Google and Verizon propose road rules

The companies push for Net neutrality. Unless, of course, they happen to own the network.

By Kim Peterson Aug 9, 2010 3:05PM
Crystal ball © Thinkstock/JupiterimagesAfter all the excitement last week about Google (GOOG) and Verizon (VZ) supposedly corrupting the Internet with a nefarious money-making plan, the two companies have issued a statement that doesn't say much.

Together, they have come up with a legislative framework proposal for lawmakers to consider. And it's all very open, saying that Internet providers shouldn't discriminate and must let users access whatever they want online, so long as it's legal.

But there's a big exception laid out for wireless companies. Not that surprising, considering Verizon is the biggest wireless player in the country.

Verizon wants wireless Internet to be left out of all principles being discussed except for one: Wireless providers should be required to disclose information about their networks and offerings.

So what does it all mean? Well, the two companies say they're not going to mess with the basic Internet as we know it. For that Internet, they don't think any companies should pay for faster access or special treatment. There is no business arrangement between the two companies, they said.

But anything beyond the existing Internet is wide open. And that's where things got a bit cryptic, with talk of the regular, public Internet, and other, future Internets where things can get crazy.

What the companies seem to be saying, at least from their conference call with the media Monday, is that they want the freedom to be able to charge for prioritization on a new Internet service.

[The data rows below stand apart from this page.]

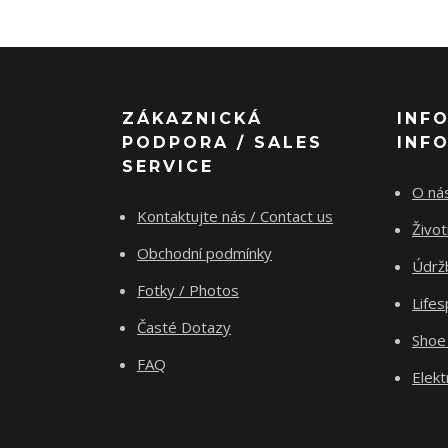
ZÁKAZNICKÁ
INF
PODPORA / SALES
INF
SERVICE
O nás
Kontaktujte nás / Contact us
Živo
Obchodní podmínky
Údrž
Fotky / Photos
Life
Časté Dotazy
Shoe
FAQ
Elekt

And what would be beyond the existing Internet, exactly? Make what you will of this response from Verizon chief executive Ivan Seidenberg: "We're not saying there's an alternative Internet or that we'll build it. But if someday someone builds it, we'd like to be able to use it." (Hat tip to MediaMemo for transcribing).

Okaaaaaayy. Sure. He tried to clear it up with an example. If the Metropolitan Opera wants to do a 3-D broadcast, it might not want to use the public Internet for that. (Yeah, because there's so much demand for opera in 3-D!)

But there seems to be a general consensus that Verizon's FiOs network qualifies as a non-public, beyond-the-Internet service that could charge for special treatment.

So the way I read it is this: Verizon and Google won't mess with the Internet as offered by providers like Comcast (CMCSA) and Cox, for example. But they want more freedom with wireless Internet networks like FiOs, giving preference to the companies that pay for faster delivery to customers.